Start of INPUT RECORDS

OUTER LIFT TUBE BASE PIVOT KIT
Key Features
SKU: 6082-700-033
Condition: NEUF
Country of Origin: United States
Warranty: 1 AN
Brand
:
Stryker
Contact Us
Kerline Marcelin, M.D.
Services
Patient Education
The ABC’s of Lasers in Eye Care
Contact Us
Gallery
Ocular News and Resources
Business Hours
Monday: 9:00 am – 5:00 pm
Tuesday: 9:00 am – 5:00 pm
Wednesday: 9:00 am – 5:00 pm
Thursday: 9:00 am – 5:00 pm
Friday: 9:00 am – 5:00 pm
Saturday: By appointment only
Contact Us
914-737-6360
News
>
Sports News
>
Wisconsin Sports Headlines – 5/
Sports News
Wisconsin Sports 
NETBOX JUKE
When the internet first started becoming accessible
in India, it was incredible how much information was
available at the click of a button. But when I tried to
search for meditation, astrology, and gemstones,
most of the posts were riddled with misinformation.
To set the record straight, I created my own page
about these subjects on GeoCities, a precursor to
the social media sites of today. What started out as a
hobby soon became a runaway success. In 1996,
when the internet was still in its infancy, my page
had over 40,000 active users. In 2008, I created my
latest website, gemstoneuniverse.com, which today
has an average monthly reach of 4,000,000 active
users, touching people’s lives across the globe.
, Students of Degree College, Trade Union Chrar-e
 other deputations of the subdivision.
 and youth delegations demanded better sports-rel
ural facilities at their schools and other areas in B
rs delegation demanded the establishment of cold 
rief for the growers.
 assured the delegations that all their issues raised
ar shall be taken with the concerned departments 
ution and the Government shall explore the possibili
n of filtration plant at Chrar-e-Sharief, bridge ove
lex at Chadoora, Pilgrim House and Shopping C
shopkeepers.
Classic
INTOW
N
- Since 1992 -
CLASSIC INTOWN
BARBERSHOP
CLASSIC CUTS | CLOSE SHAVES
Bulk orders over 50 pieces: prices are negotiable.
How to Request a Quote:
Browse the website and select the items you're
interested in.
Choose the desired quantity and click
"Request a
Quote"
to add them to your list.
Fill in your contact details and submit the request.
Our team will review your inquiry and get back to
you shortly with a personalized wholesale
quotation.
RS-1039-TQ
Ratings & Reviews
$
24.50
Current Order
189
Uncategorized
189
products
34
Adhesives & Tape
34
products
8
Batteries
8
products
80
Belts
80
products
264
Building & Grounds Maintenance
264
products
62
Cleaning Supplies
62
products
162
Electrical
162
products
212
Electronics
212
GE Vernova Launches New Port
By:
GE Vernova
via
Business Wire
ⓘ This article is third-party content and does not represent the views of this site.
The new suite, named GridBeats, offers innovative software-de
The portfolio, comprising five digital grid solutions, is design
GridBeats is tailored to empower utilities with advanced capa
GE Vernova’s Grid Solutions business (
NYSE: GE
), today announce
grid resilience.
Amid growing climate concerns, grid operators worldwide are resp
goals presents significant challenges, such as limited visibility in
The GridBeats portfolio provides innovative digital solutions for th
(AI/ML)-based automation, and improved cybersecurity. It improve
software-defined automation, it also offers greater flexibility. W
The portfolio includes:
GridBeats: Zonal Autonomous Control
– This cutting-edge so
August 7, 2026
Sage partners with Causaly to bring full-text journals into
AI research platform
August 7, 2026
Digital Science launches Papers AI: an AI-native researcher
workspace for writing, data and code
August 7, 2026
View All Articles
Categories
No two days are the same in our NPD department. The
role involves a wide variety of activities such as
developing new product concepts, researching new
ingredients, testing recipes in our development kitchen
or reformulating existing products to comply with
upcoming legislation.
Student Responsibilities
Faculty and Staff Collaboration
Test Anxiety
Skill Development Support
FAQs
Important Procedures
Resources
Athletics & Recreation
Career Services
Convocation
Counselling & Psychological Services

End of INPUT RECORDS
Start of INPUT RECORDS

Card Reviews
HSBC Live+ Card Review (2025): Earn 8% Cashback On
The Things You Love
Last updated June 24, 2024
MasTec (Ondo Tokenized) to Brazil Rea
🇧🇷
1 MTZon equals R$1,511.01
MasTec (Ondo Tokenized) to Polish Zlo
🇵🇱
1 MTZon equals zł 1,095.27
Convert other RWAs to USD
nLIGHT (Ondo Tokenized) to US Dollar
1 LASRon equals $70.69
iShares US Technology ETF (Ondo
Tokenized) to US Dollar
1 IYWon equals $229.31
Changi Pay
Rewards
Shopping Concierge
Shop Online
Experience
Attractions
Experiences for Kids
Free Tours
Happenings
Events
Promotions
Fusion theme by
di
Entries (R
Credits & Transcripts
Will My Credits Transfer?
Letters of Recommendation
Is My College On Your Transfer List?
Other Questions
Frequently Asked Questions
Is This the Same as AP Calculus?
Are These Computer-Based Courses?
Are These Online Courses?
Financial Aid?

End of INPUT RECORDS

**WHAT YOU WILL DO:**
Copy out each line of the entries above that holds "MTZon".

**TASK SOLUTION:**
1 MTZon equals R$1,511.01
1 MTZon equals zł 1,095.27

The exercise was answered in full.